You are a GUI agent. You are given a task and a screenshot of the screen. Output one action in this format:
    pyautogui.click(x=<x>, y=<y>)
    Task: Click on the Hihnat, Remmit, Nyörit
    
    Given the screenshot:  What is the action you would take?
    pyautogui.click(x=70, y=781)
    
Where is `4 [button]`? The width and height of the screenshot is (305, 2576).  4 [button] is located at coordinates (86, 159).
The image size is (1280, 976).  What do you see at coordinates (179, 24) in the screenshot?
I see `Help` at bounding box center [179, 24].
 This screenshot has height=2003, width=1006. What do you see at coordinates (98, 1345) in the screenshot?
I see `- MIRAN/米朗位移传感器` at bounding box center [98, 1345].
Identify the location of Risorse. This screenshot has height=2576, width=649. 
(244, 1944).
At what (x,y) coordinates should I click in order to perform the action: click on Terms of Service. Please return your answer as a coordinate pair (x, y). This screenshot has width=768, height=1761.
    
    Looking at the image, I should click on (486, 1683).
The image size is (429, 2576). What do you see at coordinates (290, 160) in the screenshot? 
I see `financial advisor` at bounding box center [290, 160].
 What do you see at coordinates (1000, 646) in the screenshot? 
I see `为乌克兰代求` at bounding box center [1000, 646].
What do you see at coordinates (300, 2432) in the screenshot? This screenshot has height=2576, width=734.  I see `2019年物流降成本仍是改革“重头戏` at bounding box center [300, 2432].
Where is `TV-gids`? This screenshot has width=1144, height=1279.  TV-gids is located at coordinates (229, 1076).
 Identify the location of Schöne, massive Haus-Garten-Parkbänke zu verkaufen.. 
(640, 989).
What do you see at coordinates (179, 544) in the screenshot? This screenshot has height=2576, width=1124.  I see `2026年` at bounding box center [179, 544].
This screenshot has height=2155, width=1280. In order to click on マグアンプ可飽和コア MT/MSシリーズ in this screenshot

────────

What you are asked to do ::
Report back each line in the material above that contains the string "Where".

Task output ::
Where is `4 [button]`? The width and height of the screenshot is (305, 2576).  4 [button] is located at coordinates (86, 159).
Where is `TV-gids`? This screenshot has width=1144, height=1279.  TV-gids is located at coordinates (229, 1076).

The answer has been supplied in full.